> [REQUIREMENT] The whole listing, exactly as given: write it out, leaving out each image.

> [SUPPLIED DATA]

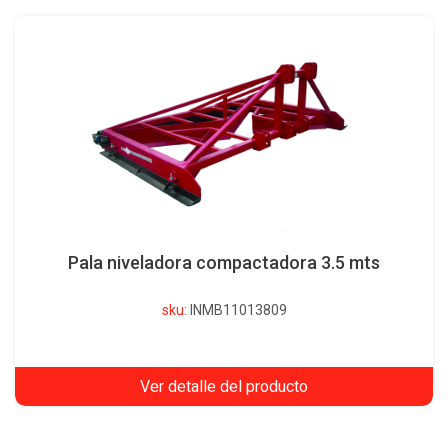
Pala niveladora compactadora 3.5 mts
sku:
INMB11013809
Ver detalle del producto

> [EXERCISE OUTPUT]
Pala niveladora compactadora 3.5 mts
sku:
INMB11013809
Ver detalle del producto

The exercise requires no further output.